[Collected data]
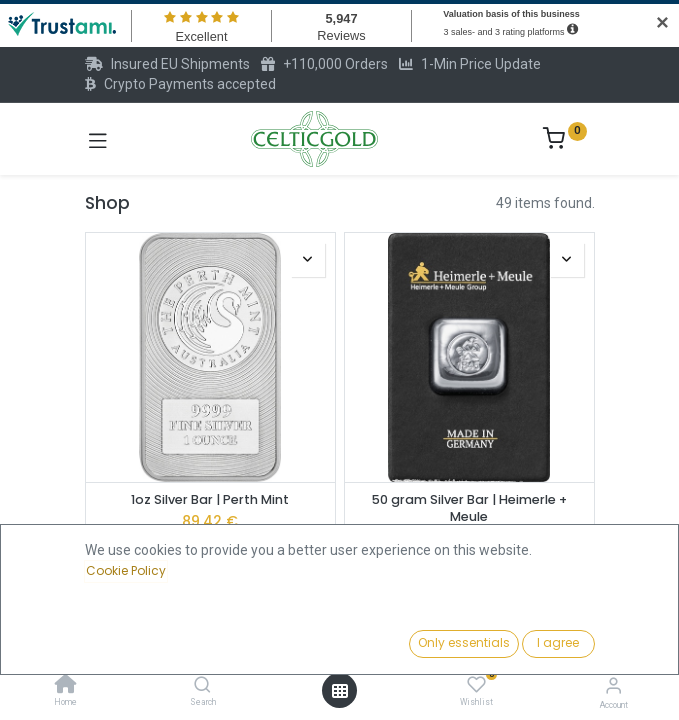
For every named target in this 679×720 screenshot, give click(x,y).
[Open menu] (340, 691)
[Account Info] (613, 685)
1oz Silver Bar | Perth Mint (210, 499)
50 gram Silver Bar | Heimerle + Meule (469, 508)
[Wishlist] (476, 685)
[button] (522, 645)
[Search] (202, 686)
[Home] (66, 686)
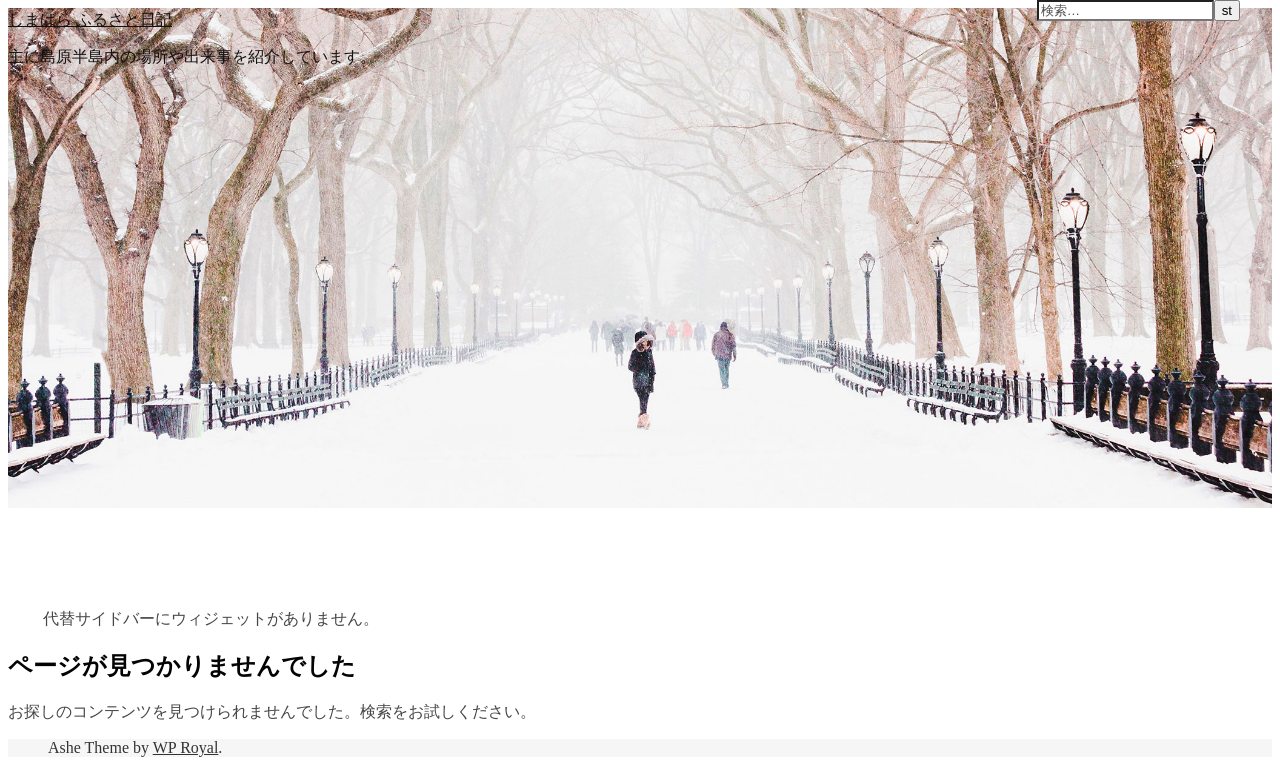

--- What is required ---
Which of the lines above include the word "Silver"? List those lines.

--- Written answer ---
1oz Silver Bar | Perth Mint (210, 499)
50 gram Silver Bar | Heimerle + Meule (469, 508)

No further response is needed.